Leave the pictures out and return every line below exactly.

Saved data entries
== Segment start ==

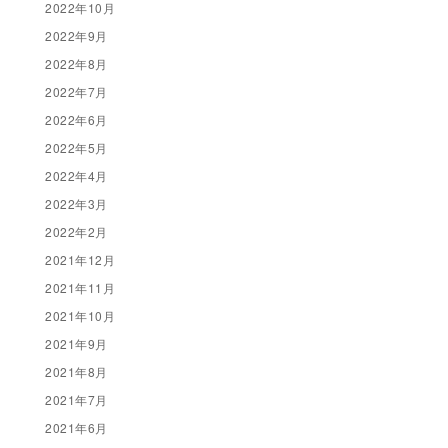
2022年10月
2022年9月
2022年8月
2022年7月
2022年6月
2022年5月
2022年4月
2022年3月
2022年2月
2021年12月
2021年11月
2021年10月
2021年9月
2021年8月
2021年7月
2021年6月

== Segment end ==

YOUR RESPONSE
2022年10月
2022年9月
2022年8月
2022年7月
2022年6月
2022年5月
2022年4月
2022年3月
2022年2月
2021年12月
2021年11月
2021年10月
2021年9月
2021年8月
2021年7月
2021年6月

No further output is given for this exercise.